Krige then goes on to blame “the spirit of anarchy” evident in society, and of course this is what brings ‘Satanism’ into schools according to Krige, who further blames Satanists for disrupting families. The teenage years of a child’s development are marked by the child trying to establish themselves as an individual outside of their family unit. When this natural phase of development is met with resistance by parents, it turns into rebellion. If ‘Satanism’ is presented as the great taboo, as it is within such conservative Christian families, then it becomes obvious what a rebellious teenager will attempt to experiment with for shock value- the very myths regarding Satanism they learnt from parents, pastors and teachers.
Even traditional healers are not safe from Krige’s biased eye as he claims that, “people who go to witch doctors are opening doors to Satanism, as witch doctors are actually practicing Satanism whether they believe it or not.” This only shows the purely Christian bias that sees ‘the devil’ in every other spiritual or religious practice outside of Christianity.
However, as with almost every other Christian article, the big sell is always saved for last.

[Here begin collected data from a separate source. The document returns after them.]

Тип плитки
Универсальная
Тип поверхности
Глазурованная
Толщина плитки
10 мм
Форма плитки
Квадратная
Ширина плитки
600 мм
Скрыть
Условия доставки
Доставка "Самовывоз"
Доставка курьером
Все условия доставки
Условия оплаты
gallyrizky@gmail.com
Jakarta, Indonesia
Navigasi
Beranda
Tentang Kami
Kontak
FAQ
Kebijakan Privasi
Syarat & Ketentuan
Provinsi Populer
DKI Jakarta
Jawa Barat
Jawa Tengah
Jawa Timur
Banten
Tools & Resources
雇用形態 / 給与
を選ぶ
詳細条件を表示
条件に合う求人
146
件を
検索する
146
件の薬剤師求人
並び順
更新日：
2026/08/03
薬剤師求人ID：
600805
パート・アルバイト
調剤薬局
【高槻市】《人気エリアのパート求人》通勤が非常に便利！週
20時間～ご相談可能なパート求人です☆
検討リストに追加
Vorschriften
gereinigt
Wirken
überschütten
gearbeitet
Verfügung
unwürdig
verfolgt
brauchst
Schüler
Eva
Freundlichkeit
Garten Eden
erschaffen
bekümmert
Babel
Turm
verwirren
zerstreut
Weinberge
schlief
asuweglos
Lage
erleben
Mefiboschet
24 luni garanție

“After almost 30 years in the field he [Krige] has found that the only way that people are set free from Satanism, anarchy and drugs is by a decision for Jesus Christ and then undergoing discipleship first before rehabilitation.”

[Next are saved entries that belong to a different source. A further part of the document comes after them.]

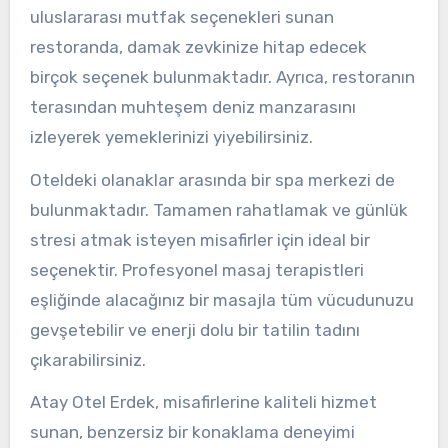
uluslararası mutfak seçenekleri sunan
restoranda, damak zevkinize hitap edecek
birçok seçenek bulunmaktadır. Ayrıca, restoranın
terasından muhteşem deniz manzarasını
izleyerek yemeklerinizi yiyebilirsiniz.
Oteldeki olanaklar arasında bir spa merkezi de
bulunmaktadır. Tamamen rahatlamak ve günlük
stresi atmak isteyen misafirler için ideal bir
seçenektir. Profesyonel masaj terapistleri
eşliğinde alacağınız bir masajla tüm vücudunuzu
gevşetebilir ve enerji dolu bir tatilin tadını
çıkarabilirsiniz.
Atay Otel Erdek, misafirlerine kaliteli hizmet
sunan, benzersiz bir konaklama deneyimi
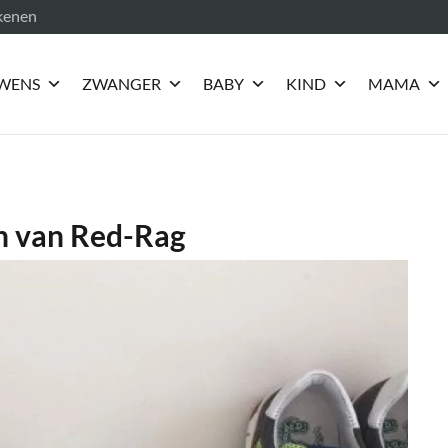
ekenen
WENS
ZWANGER
BABY
KIND
MAMA
n van Red-Rag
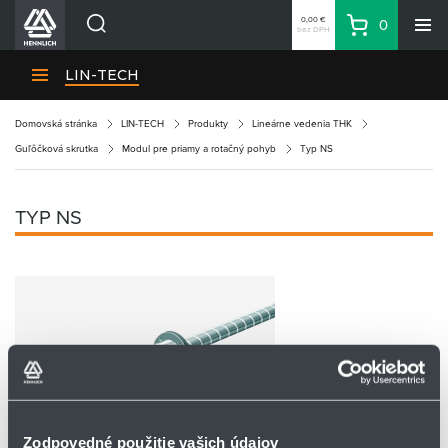
0,00 €
0
bez DPH
Košík
Vyhľadávanie
Divízie HENNLICH
LIN-TECH
Produkty
Domovská stránka
LIN-TECH
Produkty
Lineárne vedenia THK
Blog
Guľôčková skrutka
Modul pre priamy a rotačný pohyb
Typ NS
Kariéra
O firme
TYP NS
Kontakty
Priemyselný park HENNLICH
Prihlásenie
Nákupný zoznam
Partner
Zone
Zodpovedné použitie vašich údajov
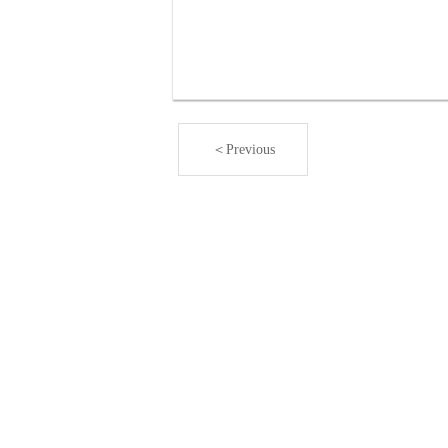
＜Previous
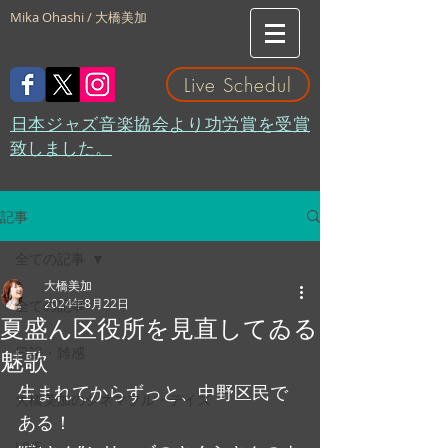
Mika Ohashi / 大橋美加
Live Schedul
​日本ジャズ音楽協会より功労賞を受賞
致しました。
記事
全ての記事
大橋美加
2024年8月22日
全ての記事
夏盛ん区役所を見直してゐる
日記・雑感
魅歌
生まれてからずっと、中野区民で
大橋美加のシネマフル・デイズ
ある！
LIVE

The entire point of this article is to instill fear and prejudice in the Christian heart by employing the commentary of authority figures. However in the process of attempting to reign in the flock, the author perpetuates lies regarding Satanism and underhandedly attempts to paint Paganism as synonymous with the mythical Satanism of their creation. Such tactics and blatant lies are not to be taken lightly as they pave the way for greater way-siding and discrimination against minority religions not just by Christian news sites, but by government institutions that are in place to uphold the law, not turn a blind eye to it.